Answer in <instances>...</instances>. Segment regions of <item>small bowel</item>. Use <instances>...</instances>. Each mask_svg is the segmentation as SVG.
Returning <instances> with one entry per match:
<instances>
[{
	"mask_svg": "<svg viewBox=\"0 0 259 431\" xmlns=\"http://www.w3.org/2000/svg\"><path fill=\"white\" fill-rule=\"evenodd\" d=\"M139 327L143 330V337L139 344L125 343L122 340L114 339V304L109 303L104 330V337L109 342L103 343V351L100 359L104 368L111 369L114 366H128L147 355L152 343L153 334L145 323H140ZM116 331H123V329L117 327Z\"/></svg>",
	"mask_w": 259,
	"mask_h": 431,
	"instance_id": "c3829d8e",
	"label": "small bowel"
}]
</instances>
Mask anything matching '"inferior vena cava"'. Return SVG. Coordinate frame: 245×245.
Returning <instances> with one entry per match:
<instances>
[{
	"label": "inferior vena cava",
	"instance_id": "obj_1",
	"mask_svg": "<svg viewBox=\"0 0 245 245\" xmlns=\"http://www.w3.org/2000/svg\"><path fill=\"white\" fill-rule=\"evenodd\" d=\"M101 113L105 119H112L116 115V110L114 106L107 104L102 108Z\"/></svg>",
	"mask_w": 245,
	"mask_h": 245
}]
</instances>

-=-=-

* Exercise instructions *
Only the lines from the one containing "Mask anything matching" through the last line of the material should be returned, each one exactly as written.

* Your response *
Mask anything matching '"inferior vena cava"'. Return SVG. Coordinate frame: 245×245.
Returning <instances> with one entry per match:
<instances>
[{
	"label": "inferior vena cava",
	"instance_id": "obj_1",
	"mask_svg": "<svg viewBox=\"0 0 245 245\" xmlns=\"http://www.w3.org/2000/svg\"><path fill=\"white\" fill-rule=\"evenodd\" d=\"M101 113L105 119H112L116 115V110L114 106L107 104L102 108Z\"/></svg>",
	"mask_w": 245,
	"mask_h": 245
}]
</instances>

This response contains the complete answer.